#### What is being asked
The listing below contains a span that opens with the line containing "about us (46, 2210)" and closes with the line containing "Наши проекты (741, 634)". Return that span exactly.

#### Available records
——
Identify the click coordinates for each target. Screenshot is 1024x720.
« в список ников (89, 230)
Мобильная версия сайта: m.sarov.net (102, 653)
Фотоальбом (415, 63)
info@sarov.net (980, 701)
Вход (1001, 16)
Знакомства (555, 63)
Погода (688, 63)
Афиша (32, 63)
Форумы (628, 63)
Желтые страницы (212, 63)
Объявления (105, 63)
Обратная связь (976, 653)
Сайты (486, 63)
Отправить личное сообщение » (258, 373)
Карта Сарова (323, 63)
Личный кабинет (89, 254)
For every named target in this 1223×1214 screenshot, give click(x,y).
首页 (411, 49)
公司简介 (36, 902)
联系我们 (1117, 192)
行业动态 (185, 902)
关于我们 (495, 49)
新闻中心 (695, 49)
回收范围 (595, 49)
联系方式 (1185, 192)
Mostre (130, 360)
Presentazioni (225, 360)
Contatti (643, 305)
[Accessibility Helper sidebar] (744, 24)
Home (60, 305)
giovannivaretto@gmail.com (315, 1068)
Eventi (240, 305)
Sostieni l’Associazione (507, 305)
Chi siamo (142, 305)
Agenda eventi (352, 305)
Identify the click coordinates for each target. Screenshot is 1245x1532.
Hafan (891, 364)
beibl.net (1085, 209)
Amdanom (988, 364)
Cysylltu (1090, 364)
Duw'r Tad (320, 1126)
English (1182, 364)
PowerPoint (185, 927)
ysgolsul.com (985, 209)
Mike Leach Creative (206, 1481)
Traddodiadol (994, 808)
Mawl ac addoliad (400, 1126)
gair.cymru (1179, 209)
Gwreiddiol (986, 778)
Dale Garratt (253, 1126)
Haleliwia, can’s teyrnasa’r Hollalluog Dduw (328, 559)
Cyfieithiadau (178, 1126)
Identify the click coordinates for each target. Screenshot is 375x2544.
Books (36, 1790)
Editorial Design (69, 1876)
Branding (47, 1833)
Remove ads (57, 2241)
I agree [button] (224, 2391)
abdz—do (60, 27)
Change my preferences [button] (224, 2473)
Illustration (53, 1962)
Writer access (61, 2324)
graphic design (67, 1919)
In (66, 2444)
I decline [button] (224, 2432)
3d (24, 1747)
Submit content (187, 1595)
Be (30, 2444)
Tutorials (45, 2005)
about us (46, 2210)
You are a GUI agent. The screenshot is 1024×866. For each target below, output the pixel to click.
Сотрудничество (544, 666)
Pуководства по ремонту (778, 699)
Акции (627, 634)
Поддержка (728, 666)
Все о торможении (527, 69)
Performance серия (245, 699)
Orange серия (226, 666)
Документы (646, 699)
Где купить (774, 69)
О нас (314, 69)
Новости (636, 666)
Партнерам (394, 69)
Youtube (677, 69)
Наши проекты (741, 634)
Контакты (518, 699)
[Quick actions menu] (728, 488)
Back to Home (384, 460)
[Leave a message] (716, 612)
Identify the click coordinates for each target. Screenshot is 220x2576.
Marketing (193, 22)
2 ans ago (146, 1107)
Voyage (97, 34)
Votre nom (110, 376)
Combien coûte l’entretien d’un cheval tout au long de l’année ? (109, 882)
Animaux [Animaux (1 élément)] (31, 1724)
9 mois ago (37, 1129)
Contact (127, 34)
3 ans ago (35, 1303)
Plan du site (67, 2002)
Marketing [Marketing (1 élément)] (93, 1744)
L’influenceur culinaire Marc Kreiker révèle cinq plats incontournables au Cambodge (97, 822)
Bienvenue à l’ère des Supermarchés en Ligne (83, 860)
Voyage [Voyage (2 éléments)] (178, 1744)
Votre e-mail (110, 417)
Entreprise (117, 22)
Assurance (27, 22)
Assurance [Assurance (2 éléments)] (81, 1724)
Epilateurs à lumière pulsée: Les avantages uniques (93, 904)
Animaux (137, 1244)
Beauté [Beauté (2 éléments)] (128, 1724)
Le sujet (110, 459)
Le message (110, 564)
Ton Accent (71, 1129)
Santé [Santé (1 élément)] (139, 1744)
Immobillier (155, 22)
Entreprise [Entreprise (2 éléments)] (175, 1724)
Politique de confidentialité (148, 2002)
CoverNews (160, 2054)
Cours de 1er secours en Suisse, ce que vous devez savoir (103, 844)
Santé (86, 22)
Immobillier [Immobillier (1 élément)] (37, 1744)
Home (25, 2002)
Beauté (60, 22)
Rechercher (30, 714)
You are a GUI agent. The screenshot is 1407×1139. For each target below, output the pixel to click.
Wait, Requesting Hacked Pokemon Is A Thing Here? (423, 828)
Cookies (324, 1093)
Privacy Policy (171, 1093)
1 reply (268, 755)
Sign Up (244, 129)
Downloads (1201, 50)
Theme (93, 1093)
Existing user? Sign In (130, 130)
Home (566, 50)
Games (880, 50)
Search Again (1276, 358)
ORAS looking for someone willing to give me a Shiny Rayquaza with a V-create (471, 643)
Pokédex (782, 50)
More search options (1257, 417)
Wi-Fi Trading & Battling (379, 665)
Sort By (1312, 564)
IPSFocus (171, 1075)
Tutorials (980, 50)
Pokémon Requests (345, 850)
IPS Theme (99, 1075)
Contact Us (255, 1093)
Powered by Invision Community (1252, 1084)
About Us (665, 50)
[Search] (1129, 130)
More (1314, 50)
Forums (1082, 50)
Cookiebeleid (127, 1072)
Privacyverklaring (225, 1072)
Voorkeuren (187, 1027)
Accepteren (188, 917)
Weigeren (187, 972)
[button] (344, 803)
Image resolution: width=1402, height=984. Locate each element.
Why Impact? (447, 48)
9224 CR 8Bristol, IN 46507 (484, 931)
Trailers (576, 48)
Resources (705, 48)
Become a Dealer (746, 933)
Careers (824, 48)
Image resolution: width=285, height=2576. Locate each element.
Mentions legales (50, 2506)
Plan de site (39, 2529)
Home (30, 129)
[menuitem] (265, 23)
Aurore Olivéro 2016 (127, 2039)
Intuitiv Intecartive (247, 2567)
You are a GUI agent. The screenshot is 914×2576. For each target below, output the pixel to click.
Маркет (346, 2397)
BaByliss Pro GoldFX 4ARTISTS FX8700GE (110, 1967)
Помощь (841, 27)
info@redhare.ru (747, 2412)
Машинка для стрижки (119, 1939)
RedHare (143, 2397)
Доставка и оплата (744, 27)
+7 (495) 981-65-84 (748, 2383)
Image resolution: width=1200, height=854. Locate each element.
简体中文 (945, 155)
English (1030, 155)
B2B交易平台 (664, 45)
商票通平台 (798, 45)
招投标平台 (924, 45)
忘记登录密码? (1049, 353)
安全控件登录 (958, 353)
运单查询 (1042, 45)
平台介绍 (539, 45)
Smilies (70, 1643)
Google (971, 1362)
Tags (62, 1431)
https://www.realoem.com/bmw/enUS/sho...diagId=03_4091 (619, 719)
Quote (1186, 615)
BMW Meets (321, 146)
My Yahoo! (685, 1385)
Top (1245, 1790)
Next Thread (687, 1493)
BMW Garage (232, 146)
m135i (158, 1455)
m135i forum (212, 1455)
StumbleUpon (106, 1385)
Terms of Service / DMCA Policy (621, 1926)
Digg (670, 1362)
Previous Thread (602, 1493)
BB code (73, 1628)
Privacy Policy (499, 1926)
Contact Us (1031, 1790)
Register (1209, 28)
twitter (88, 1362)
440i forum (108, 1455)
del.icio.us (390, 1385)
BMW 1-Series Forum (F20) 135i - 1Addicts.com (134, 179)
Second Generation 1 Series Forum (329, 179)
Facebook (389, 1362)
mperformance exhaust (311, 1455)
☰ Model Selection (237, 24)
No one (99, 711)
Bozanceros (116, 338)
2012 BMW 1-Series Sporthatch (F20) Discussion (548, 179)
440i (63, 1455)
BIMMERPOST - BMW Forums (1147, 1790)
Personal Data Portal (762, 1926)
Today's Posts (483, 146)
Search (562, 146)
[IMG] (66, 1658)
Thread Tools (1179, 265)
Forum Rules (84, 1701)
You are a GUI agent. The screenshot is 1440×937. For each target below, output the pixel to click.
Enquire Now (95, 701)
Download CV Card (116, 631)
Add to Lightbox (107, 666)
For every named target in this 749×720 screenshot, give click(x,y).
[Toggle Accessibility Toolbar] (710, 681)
——
#### Problem solution
about us (46, 2210)
You are a GUI agent. The screenshot is 1024×866. For each target below, output the pixel to click.
Сотрудничество (544, 666)
Pуководства по ремонту (778, 699)
Акции (627, 634)
Поддержка (728, 666)
Все о торможении (527, 69)
Performance серия (245, 699)
Orange серия (226, 666)
Документы (646, 699)
Где купить (774, 69)
О нас (314, 69)
Новости (636, 666)
Партнерам (394, 69)
Youtube (677, 69)
Наши проекты (741, 634)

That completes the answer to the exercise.